Redmond files a flotilla of lawsuits worldwide against alleged software pirates, seeking to stem the tide on a $40 billion industry.

Microsoft has filed 52 lawsuits against alleged software pirates.

The software giant, which has led an active campaign against counterfeit copies of its software over the years, announced Tuesday that it filed cases against resellers in countries that ranged from China to the Netherlands to the United Kingdom and United States.

Microsoft noted that in 15 of the 52 cases, the software involved could allegedly be traced to a massive commercial counterfeit syndicate that Chinese authorities and the FBI broke up this summer. Most of the alleged illicit sales were conducted through e-commerce sites.

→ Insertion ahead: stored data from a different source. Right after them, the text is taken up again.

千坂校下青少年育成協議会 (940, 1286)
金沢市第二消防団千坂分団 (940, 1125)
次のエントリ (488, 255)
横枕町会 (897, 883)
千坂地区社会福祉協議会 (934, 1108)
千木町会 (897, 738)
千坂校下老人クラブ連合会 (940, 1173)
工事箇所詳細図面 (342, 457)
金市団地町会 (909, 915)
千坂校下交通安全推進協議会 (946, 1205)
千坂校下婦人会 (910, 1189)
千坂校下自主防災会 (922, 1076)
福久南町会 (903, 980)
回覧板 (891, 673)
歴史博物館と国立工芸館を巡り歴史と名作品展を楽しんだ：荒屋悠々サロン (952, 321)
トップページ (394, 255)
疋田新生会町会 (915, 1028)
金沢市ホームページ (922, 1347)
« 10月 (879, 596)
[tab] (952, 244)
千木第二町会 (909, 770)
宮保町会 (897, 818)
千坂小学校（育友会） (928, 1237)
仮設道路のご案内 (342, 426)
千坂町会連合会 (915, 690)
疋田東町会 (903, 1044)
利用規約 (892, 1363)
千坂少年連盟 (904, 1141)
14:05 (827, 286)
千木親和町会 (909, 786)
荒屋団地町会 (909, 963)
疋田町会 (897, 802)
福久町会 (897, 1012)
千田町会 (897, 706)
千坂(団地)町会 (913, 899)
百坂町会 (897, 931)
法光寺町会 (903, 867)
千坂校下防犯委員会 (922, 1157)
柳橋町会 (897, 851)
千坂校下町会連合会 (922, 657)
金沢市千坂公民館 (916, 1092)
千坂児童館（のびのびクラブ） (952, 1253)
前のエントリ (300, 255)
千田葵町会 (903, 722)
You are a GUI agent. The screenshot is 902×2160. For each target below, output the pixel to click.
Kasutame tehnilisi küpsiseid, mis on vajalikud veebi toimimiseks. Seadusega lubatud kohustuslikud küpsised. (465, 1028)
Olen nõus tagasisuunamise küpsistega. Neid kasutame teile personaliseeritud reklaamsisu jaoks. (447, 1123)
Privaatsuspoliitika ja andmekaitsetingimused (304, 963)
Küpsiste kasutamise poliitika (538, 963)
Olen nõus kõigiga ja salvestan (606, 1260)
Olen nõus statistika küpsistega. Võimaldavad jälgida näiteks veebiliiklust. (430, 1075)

Counterfeit copies of their digital goods cost members of the worldwide software industry an estimated $40 billion annually, according to Microsoft. The tech titan also cited a study conducted by the Business Software Alliance and market researcher IDC that put the global PC software piracy rate at 35 percent last year.

Redmond also unveiled a "Microsoft Buying Guide" on eBay as a tool for educating consumers about counterfeit applications. In addition, it maintains an information site with tips on how to detect pirated software.

Through users' tips, Microsoft said, it also gleaned enough information to refer 22 criminal cases to various law enforcement agencies around the world.